Look at each line of the listing. Copy those that hold the string "dropdown".

**Material provided**.
○ ○ ○ ○ ○
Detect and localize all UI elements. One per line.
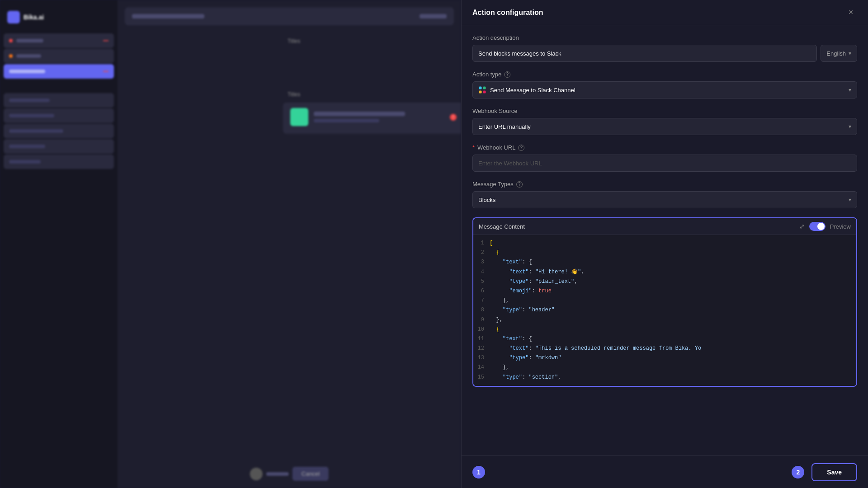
action-config-panel: Action configuration × Action descriptio…	[461, 0, 868, 488]
panel-header: Action configuration ×	[462, 0, 868, 25]
code-line: 10 {	[473, 325, 856, 334]
webhook-url-label: * Webhook URL ?	[472, 144, 857, 151]
code-line: 15 "type": "section",	[473, 373, 856, 382]
sidebar-badge	[103, 71, 108, 72]
action-description-input[interactable]	[472, 45, 817, 62]
canvas-area: Titles Titles !	[118, 0, 461, 488]
webhook-url-input[interactable]	[472, 155, 857, 172]
message-content-actions: ⤢ Preview	[799, 222, 851, 231]
webhook-source-section: Webhook Source Enter URL manually ▾	[472, 108, 857, 135]
sidebar-logo: Bika.ai	[0, 7, 118, 33]
message-types-label: Message Types ?	[472, 181, 857, 188]
sidebar-item-3	[4, 124, 114, 138]
message-content-box: Message Content ⤢ Preview 1 [ 2 {	[472, 217, 857, 387]
action-type-dropdown[interactable]: Send Message to Slack Channel ▾	[472, 81, 857, 99]
message-types-value: Blocks	[478, 197, 495, 203]
code-line: 13 "type": "mrkdwn"	[473, 353, 856, 363]
message-types-help-icon[interactable]: ?	[516, 181, 523, 188]
chevron-down-icon: ▾	[849, 123, 851, 130]
cancel-button: Cancel	[292, 467, 329, 481]
message-content-header: Message Content ⤢ Preview	[473, 218, 856, 235]
code-line: 14 },	[473, 363, 856, 372]
sidebar: Bika.ai	[0, 0, 118, 488]
chevron-down-icon: ▾	[849, 50, 851, 56]
step-badge-2: 2	[792, 466, 804, 479]
canvas: Titles Titles !	[125, 33, 454, 349]
code-line: 8 "type": "header"	[473, 305, 856, 315]
action-description-row: English ▾	[472, 45, 857, 62]
chevron-down-icon: ▾	[849, 87, 851, 93]
node-icon-2	[290, 108, 308, 126]
sidebar-item-label	[9, 70, 45, 73]
sidebar-item-4	[4, 139, 114, 154]
webhook-source-dropdown[interactable]: Enter URL manually ▾	[472, 118, 857, 135]
action-type-help-icon[interactable]: ?	[504, 71, 510, 78]
node-label: Titles	[288, 38, 300, 44]
step-badge-1: 1	[472, 466, 485, 479]
slack-icon	[478, 86, 486, 94]
sidebar-dot	[9, 39, 13, 42]
code-line: 12 "text": "This is a scheduled reminder…	[473, 344, 856, 353]
expand-icon[interactable]: ⤢	[799, 223, 805, 230]
code-line: 4 "text": "Hi there! 👋",	[473, 267, 856, 277]
svg-rect-3	[483, 91, 486, 94]
action-description-label: Action description	[472, 34, 857, 41]
chevron-down-icon: ▾	[849, 197, 851, 203]
message-types-section: Message Types ? Blocks ▾	[472, 181, 857, 208]
sidebar-badge	[103, 40, 108, 41]
code-line: 1 [	[473, 239, 856, 248]
action-type-label: Action type ?	[472, 71, 857, 78]
sidebar-item-label	[16, 54, 41, 58]
action-type-value: Send Message to Slack Channel	[490, 87, 576, 94]
code-line: 2 {	[473, 248, 856, 258]
webhook-source-value: Enter URL manually	[478, 123, 531, 130]
sidebar-item-inbox	[4, 49, 114, 63]
message-types-dropdown[interactable]: Blocks ▾	[472, 191, 857, 208]
code-line: 6 "emoji": true	[473, 286, 856, 296]
webhook-url-help-icon[interactable]: ?	[518, 145, 524, 151]
svg-rect-0	[479, 87, 482, 89]
code-line: 11 "text": {	[473, 334, 856, 344]
logo-icon	[7, 11, 20, 23]
svg-rect-1	[483, 87, 486, 89]
action-type-section: Action type ? Send Message to Slack Chan…	[472, 71, 857, 99]
sidebar-item-label	[16, 39, 43, 42]
preview-toggle[interactable]	[809, 222, 826, 231]
node-label-2: Titles	[288, 91, 300, 98]
left-panel: Bika.ai	[0, 0, 461, 488]
webhook-url-section: * Webhook URL ?	[472, 144, 857, 172]
code-line: 9 },	[473, 315, 856, 325]
save-button[interactable]: Save	[811, 463, 857, 481]
required-indicator: *	[472, 144, 475, 151]
sidebar-item-1	[4, 93, 114, 108]
sidebar-item-active	[4, 64, 114, 79]
code-editor[interactable]: 1 [ 2 { 3 "text": { 4 "text": "Hi the	[473, 235, 856, 386]
sidebar-dot	[9, 54, 13, 58]
bottom-bar: Cancel	[250, 467, 329, 481]
node-card-2: !	[283, 103, 461, 131]
sidebar-logo-text: Bika.ai	[24, 14, 44, 21]
language-select[interactable]: English ▾	[821, 45, 857, 62]
code-line: 7 },	[473, 296, 856, 305]
top-bar	[125, 7, 454, 25]
close-button[interactable]: ×	[844, 6, 857, 19]
code-line: 3 "text": {	[473, 258, 856, 267]
user-avatar	[250, 468, 263, 480]
sidebar-item-home	[4, 33, 114, 48]
panel-body: Action description English ▾ Action type…	[462, 25, 868, 455]
webhook-source-label: Webhook Source	[472, 108, 857, 114]
sidebar-item-2	[4, 108, 114, 123]
preview-label: Preview	[830, 223, 851, 230]
panel-footer: 1 2 Save	[462, 455, 868, 488]
message-content-title: Message Content	[479, 223, 525, 230]
panel-title: Action configuration	[472, 9, 543, 17]
code-line: 5 "type": "plain_text",	[473, 277, 856, 286]
language-label: English	[826, 50, 846, 57]
sidebar-section	[4, 85, 114, 90]
svg-rect-2	[479, 91, 482, 94]
sidebar-item-5	[4, 155, 114, 169]
node-badge: !	[450, 114, 457, 121]
node-text-2	[314, 112, 444, 122]
action-description-section: Action description English ▾	[472, 34, 857, 62]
○ ○ ○ ○ ○
**Answer**.
action-type-dropdown[interactable]: Send Message to Slack Channel ▾	[472, 81, 857, 99]
webhook-source-dropdown[interactable]: Enter URL manually ▾	[472, 118, 857, 135]
message-types-dropdown[interactable]: Blocks ▾	[472, 191, 857, 208]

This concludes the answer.